While the group of 2020 Democratic presidential candidates has already proven to be unusual due its large size and the schisms in policy between the party’s more moderate and more progressive wings, there hasn't been much discussion about religion. However, some, like South Bend Mayor Pete Buttigieg, believe it’s time for Democrats to begin speaking more openly about faith.

“The Republican Party likes to cloak itself in the language of religion. Now, our party doesn’t talk about it as much, largely for a very good reason because we are committed to the separation of church and state, and we stand for people of every religion and no religion,” Buttigieg said during last week’s Democratic candidate debate. “But, we should call out hypocrisy when we see it.”

Though some have applauded Buttigieg’s embrace of his spirituality, others say they find it offputting.

Reverend Emmett G. Price III said that in modern political parlance, references to religion often come across less as a way of genuinely describing one’s faith and more as a tactic to woo a new demographic of voters. Price is the Professor of Worship, Church & Culture and Founding Executive Director of the Institute for the Study of the Black Christian Experience at Gordon-Conwell Theological Seminary.

“For me, it’s increasingly disturbing that a person’s faith becomes a part of their branding campaign,” Price said during an interview with Boston Public Radio on Monday. “If you live the faith, then the people will see what you believe and what you advocate for. If you live that, you don’t have to pontificate and stand on your milk crate and tell everyone what you believe.”

It’s also debatable how much speaking about religion will sway conservative religious voters, given that religious voters have strong representation in both parties. According to the Pew Research Center’s 2014 Religious Landscape Study, while a majority of evangelicals and Mormons said they identified more with Republicans, a majority of Catholics identified with Democrats. More broadly, Pew found that only a minority of people who identified with both parties had no belief in God.

One reason Reverend Irene Monroe, a syndicated religion columnist and a visiting researcher at the Boston University School of Theology, thinks that the reason Democrats are perceived as less religious is because the Republican Party has long controlled the national dialogue around religion and politics.

“It also bothers me the way in which the Christian right has sucked up all the air in the public sphere in talking about faith in the public sphere that it’s toxic,” Monroe said. “They have tied it to extreme patriotism, a form of aggressive war, white nationalism, xenophobia, flag-waving. I mean [it’s] guns, glory and God.”

The other reason perceptions may be skewed, Monroe said, is because when religion is used as a polling demographic, it is often used interchangeably with Christianity, which more heavily leans Republican.

“We've got to look at the way that kind of Christian hegemony keeps a certain kind of people running for president, and by virtue of that, signals that people of a different faith or no faith are welcome to even run or have a possibility of running for president,” she said.

Neither Monroe or Price, however, are fond of the fact that more Democratic candidates are making religion a more publicized parts of their campaigns. Price worries that rather than encouraging complex conversations about the relationship between religion, faith and the public good, it will more likely end up devolving into partisan factionalization.
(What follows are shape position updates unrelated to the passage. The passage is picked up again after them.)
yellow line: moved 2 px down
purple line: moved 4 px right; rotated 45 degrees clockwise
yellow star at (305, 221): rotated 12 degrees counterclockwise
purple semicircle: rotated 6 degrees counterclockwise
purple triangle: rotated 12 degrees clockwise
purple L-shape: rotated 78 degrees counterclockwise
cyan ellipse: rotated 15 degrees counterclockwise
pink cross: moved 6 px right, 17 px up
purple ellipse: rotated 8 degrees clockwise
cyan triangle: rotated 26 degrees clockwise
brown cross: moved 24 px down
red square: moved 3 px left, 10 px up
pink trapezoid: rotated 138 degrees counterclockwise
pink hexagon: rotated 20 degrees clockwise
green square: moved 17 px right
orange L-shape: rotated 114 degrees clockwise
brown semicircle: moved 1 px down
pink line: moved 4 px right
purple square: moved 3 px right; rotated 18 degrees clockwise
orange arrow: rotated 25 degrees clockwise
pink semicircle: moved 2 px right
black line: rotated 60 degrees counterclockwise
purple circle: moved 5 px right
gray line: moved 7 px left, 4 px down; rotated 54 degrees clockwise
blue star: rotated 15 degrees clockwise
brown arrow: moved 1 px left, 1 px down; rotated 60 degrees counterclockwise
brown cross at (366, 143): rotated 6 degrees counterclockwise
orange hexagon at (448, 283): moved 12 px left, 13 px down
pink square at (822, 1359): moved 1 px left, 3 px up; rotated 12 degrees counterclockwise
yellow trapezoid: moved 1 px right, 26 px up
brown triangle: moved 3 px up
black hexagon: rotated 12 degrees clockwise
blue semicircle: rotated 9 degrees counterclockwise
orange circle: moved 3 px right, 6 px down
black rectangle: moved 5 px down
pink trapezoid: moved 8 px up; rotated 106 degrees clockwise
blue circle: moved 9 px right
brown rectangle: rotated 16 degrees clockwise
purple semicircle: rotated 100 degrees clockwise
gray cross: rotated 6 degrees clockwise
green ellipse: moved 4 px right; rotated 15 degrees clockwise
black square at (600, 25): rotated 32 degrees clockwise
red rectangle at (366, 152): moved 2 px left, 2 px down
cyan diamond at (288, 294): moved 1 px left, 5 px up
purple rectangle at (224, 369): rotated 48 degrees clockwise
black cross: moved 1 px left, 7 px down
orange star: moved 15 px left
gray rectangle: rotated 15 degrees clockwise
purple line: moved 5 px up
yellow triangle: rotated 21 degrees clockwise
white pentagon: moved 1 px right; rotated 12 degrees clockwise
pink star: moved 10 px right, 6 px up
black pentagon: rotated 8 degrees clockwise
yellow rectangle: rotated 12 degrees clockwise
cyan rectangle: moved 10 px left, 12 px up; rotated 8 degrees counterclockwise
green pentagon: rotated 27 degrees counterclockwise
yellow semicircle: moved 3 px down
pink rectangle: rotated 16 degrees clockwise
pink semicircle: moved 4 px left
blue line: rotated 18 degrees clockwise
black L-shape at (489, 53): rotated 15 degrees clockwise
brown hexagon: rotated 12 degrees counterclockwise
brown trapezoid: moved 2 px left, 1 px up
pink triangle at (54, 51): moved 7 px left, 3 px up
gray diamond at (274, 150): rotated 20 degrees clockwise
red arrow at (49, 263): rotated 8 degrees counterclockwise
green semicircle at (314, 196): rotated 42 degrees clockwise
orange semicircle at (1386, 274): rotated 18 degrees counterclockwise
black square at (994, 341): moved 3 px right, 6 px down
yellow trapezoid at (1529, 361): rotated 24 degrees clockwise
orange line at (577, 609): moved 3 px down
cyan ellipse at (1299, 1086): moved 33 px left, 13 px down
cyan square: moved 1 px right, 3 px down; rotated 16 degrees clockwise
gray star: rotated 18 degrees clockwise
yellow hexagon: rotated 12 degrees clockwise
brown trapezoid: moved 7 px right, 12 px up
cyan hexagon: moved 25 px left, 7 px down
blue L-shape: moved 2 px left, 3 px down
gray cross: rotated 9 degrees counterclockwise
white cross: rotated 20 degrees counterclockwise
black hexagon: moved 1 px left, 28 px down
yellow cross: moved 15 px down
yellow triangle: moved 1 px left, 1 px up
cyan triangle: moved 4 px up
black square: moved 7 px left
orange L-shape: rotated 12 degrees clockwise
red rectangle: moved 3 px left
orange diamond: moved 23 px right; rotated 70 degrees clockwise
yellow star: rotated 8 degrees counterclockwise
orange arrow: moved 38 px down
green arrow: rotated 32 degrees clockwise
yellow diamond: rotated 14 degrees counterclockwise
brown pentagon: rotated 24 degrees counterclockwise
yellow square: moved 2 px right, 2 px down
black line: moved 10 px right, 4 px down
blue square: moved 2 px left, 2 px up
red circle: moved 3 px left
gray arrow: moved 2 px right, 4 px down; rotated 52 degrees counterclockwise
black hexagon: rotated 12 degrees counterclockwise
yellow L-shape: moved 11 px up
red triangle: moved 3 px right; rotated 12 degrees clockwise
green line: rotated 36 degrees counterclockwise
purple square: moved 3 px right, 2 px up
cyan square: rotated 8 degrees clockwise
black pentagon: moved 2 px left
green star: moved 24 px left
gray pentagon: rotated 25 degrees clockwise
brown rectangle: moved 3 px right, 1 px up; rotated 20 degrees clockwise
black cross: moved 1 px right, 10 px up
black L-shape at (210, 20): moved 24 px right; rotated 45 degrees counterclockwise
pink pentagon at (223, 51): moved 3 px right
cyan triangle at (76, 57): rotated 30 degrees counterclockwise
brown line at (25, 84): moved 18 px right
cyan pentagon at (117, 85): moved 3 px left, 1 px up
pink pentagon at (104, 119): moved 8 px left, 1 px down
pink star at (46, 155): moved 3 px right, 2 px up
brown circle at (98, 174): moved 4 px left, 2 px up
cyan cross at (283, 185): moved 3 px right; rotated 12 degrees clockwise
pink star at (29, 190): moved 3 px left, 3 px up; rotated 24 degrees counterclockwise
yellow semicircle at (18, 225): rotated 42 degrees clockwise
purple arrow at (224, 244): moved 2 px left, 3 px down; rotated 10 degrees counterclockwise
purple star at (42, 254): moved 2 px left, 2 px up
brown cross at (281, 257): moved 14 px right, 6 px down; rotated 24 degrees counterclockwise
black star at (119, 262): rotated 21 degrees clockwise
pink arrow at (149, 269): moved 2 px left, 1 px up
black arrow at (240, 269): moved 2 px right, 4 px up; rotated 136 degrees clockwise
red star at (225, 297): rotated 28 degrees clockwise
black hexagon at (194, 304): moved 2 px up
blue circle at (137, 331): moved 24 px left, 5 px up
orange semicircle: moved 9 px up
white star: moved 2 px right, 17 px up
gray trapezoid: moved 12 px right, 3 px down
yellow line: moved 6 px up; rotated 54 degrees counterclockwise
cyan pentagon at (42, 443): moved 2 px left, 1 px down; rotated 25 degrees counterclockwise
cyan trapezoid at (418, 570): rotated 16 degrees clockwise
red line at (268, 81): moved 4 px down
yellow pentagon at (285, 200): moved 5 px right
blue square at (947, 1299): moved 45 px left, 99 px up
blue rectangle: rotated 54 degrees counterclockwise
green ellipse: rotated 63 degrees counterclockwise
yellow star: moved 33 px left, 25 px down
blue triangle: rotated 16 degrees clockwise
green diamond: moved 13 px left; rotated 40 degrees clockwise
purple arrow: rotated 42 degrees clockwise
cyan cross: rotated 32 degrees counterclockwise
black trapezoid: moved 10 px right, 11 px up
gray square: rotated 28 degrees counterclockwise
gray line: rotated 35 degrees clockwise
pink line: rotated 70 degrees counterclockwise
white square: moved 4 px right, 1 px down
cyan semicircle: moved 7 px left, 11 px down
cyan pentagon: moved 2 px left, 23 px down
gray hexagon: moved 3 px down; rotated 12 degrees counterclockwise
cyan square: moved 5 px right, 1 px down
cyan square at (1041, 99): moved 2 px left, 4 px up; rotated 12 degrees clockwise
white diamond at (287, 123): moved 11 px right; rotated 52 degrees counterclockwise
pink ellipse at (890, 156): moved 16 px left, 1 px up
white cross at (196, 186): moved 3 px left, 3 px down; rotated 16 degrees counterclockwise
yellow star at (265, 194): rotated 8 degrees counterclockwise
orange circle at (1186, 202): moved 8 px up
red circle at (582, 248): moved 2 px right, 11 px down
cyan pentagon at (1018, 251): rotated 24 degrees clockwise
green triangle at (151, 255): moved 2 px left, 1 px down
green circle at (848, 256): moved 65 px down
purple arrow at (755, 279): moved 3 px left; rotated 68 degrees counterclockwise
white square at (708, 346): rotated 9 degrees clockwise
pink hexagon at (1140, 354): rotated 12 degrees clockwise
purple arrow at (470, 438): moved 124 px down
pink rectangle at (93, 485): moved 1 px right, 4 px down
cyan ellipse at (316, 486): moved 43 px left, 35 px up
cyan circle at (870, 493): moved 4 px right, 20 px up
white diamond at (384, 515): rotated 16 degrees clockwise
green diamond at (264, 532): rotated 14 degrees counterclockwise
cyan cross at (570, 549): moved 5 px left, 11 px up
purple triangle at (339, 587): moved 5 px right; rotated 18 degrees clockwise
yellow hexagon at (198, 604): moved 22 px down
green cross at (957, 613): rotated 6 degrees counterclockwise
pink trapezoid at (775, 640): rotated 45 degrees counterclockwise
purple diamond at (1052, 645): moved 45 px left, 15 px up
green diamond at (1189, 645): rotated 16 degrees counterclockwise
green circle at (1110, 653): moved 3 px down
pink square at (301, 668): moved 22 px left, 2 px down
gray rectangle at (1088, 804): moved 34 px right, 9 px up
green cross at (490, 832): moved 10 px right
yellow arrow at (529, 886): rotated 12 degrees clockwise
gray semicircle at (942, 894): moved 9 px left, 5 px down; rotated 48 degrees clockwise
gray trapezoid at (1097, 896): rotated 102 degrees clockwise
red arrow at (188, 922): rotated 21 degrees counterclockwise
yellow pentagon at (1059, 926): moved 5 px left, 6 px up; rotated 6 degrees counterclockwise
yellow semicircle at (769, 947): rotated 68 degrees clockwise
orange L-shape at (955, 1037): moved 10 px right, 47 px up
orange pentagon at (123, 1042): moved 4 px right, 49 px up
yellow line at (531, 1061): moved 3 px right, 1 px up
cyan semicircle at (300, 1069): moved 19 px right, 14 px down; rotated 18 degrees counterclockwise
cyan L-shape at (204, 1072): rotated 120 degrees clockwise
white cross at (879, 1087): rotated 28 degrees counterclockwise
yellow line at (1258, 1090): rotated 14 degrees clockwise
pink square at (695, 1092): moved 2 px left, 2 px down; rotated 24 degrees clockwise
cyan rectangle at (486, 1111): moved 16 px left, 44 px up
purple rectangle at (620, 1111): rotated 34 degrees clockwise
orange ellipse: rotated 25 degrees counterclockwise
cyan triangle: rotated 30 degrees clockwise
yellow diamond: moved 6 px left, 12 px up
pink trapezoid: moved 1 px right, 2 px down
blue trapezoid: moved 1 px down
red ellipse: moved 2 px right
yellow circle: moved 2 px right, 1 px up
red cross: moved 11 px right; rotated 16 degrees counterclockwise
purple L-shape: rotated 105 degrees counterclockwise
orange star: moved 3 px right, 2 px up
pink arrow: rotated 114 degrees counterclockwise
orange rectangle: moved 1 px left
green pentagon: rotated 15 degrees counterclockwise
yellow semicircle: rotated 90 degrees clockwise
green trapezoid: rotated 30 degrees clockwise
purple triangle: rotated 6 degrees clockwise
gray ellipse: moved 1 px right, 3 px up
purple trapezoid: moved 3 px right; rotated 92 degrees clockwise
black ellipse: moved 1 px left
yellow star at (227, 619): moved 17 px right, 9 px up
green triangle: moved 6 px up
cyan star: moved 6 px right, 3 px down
Monroe said that while there is a place for religion in the Democratic party, it should be coming from the party’s base of activists, not politicians. Remembering the 2000 presidential election, and George W. Bush’s drive to make gay marriage and equality a wedge issue in the campaign, she said she wished more religious liberals had spoken up about the appropriation of their religion.

“To not speak up in incidents like they needed to gives all the oxygen in the public sphere to one particular voice here,” Monroe said. “Where are those liberal Christians or progressive Christians speaking up? They have more clout than anybody else to push back.”